*** Opening of AVAILABLE DATA ***
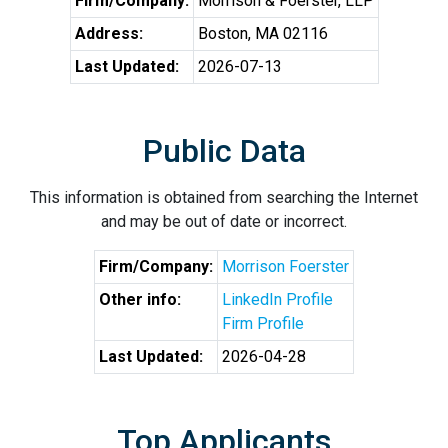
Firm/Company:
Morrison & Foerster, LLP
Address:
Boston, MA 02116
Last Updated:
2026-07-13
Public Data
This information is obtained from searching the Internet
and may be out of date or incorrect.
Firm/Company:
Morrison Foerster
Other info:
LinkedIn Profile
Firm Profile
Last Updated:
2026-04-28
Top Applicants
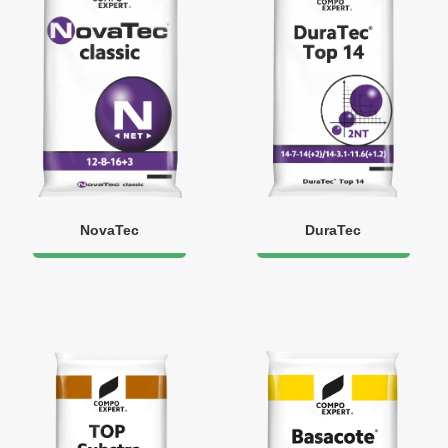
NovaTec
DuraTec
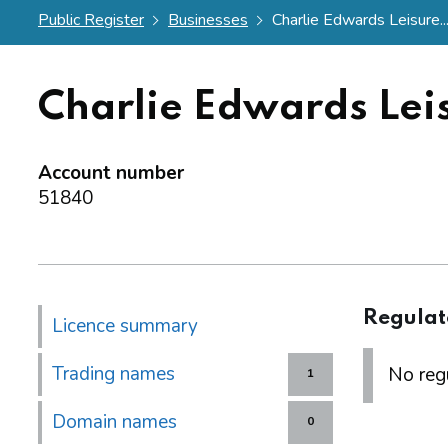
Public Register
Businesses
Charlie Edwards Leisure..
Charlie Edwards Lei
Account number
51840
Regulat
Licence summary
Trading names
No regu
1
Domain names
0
*** Close of AVAILABLE DATA ***
▶ REQUIRED WORK
Copy out each line in the listing that has the word "Charlie".

▶ SOLUTION FOR THIS PROBLEM
Charlie Edwards Leisure..
Charlie Edwards Lei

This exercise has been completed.